Wastelanding
- Author: Traci Brynne Voyles
- Subject: Uranium mining and the Navajo people
- Genre: Non-fiction
- Publisher: University of Minnesota Press
- Publication date: May 15 2015
- Pages: 304
- ISBN: 978-0816692675

= Wastelanding =

2015 non-fiction book by Traci Brynne Voyles

Wastelanding: Legacies of Uranium Mining in Navajo Country is a 2015 non-fiction book by Traci Brynne Voyles.

The book documents the history of uranium mining in the Navajo Nation.
== Publication ==
Wastelanding is a 2015 non-fiction book by Traci Brynne Voyles.

== Synopsis ==
The book contains the perspectives of historians, environmental activists, and gender experts. The book uses the Navajo (Diné) names for places, as part of the author's wider attempts to document things from a decolonised perspective. The author is critical of non-Indigenous leadership's attempts to portray Navajo lands as empty, as wastelands, to make the extraction of uranium easier, avoiding the need to consider the needs of the land's Indigenous inhabitants.

The book starts with the U.S. military attacking the Navajo and destroying their crops in 1864. It notes the 1930s permission given to companies to develop resources, as government scientists declared the land as "barren" and started efforts to reduce Navajo Nation's cattle numbers. 1940s accounts of history note the rise in global demand for uranium for nuclear power, 1950s discovery of uranium by Navajo shepherd Paddy Martinez, falsely attributed to luck and not knowledge.
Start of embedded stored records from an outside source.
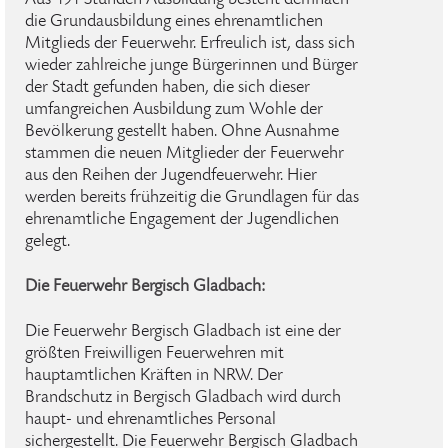
Aus 191 Stunden Ausbildung besteht demnach
die Grundausbildung eines ehrenamtlichen
Mitglieds der Feuerwehr. Erfreulich ist, dass sich
wieder zahlreiche junge Bürgerinnen und Bürger
der Stadt gefunden haben, die sich dieser
umfangreichen Ausbildung zum Wohle der
Bevölkerung gestellt haben. Ohne Ausnahme
stammen die neuen Mitglieder der Feuerwehr
aus den Reihen der Jugendfeuerwehr. Hier
werden bereits frühzeitig die Grundlagen für das
ehrenamtliche Engagement der Jugendlichen
gelegt.
Die Feuerwehr Bergisch Gladbach:
Die Feuerwehr Bergisch Gladbach ist eine der
größten Freiwilligen Feuerwehren mit
hauptamtlichen Kräften in NRW. Der
Brandschutz in Bergisch Gladbach wird durch
haupt- und ehrenamtliches Personal
sichergestellt. Die Feuerwehr Bergisch Gladbach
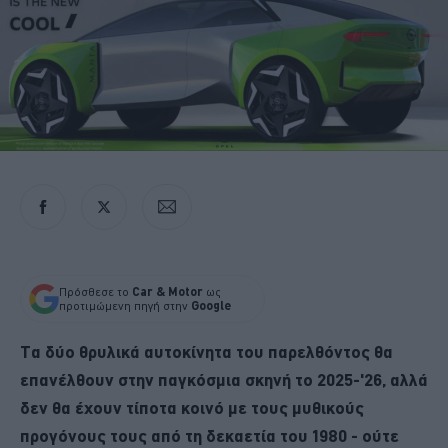
Πρόσθεσε το
Car & Motor
ως
προτιμώμενη πηγή στην
Google
Τα δύο θρυλικά αυτοκίνητα του παρελθόντος θα
επανέλθουν στην παγκόσμια σκηνή το 2025-'26, αλλά
δεν θα έχουν τίποτα κοινό με τους μυθικούς
προγόνους τους από τη δεκαετία του 1980 - ούτε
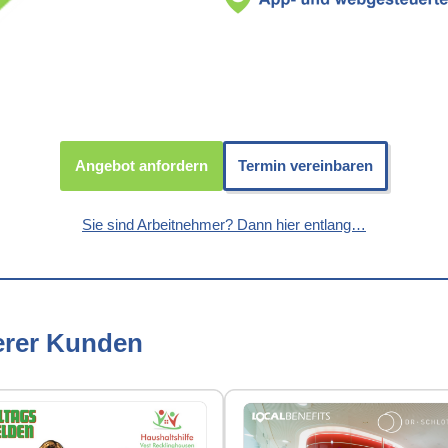
Angebot anfordern
Termin vereinbaren
Sie sind Arbeitnehmer? Dann hier entlang…
erer Kunden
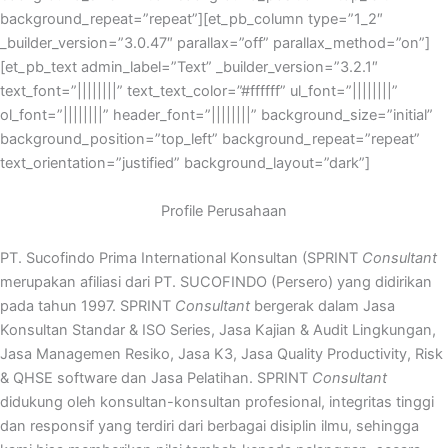
background_repeat=”repeat”][et_pb_column type=”1_2″
_builder_version=”3.0.47″ parallax=”off” parallax_method=”on”]
[et_pb_text admin_label=”Text” _builder_version=”3.2.1″
text_font=”||||||||” text_text_color=”#ffffff” ul_font=”||||||||”
ol_font=”||||||||” header_font=”||||||||” background_size=”initial”
background_position=”top_left” background_repeat=”repeat”
text_orientation=”justified” background_layout=”dark”]
Profile Perusahaan
PT. Sucofindo Prima International Konsultan (SPRINT
Consultant
merupakan afiliasi dari PT. SUCOFINDO (Persero) yang didirikan
pada tahun 1997. SPRINT
Consultant
bergerak dalam Jasa
Konsultan Standar & ISO Series, Jasa Kajian & Audit Lingkungan,
Jasa Managemen Resiko, Jasa K3, Jasa Quality Productivity, Risk
& QHSE software dan Jasa Pelatihan. SPRINT
Consultant
didukung oleh konsultan-konsultan profesional, integritas tinggi
dan responsif yang terdiri dari berbagai disiplin ilmu, sehingga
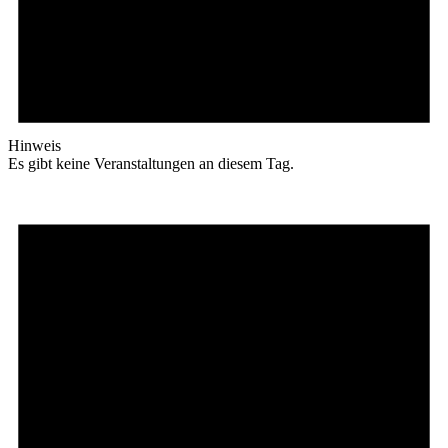
Hinweis
Es gibt keine Veranstaltungen an diesem Tag.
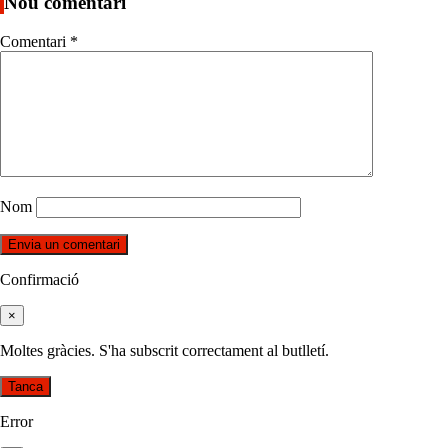
Nou comentari
Comentari
*
Nom
Confirmació
×
Moltes gràcies. S'ha subscrit correctament al butlletí.
Tanca
Error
The book concludes with the author's push for society to adopt truthful, non-colonial versions of history, and illustrates how uranium mines are located on places sacred to the Navajo people, examples include Tsoodzil. The book notes over 2,000 abandoned uranium mines remain on Navajo land, with contamination affecting land, water, and people.

== Critical reception ==
The American Historical Review praised Voyles for her careful use of language, avoiding common colonial mistakes. The review, by Samuel R Cook, praises the author for her rigorous analysis, but describes the presentation as "in some ways cynical". Cook describes the book as impressive, but notes that the author avoided the topic of tribal government's role in resource extraction, although calls this an "excusable oversight".

Kathleen Chamberlain, writing in Ethnohistory described the book as "outstanding", "well-written" and "thoroughly documented." Michael A. Amundson of Northern Arizona University described the book as "thought-provoking".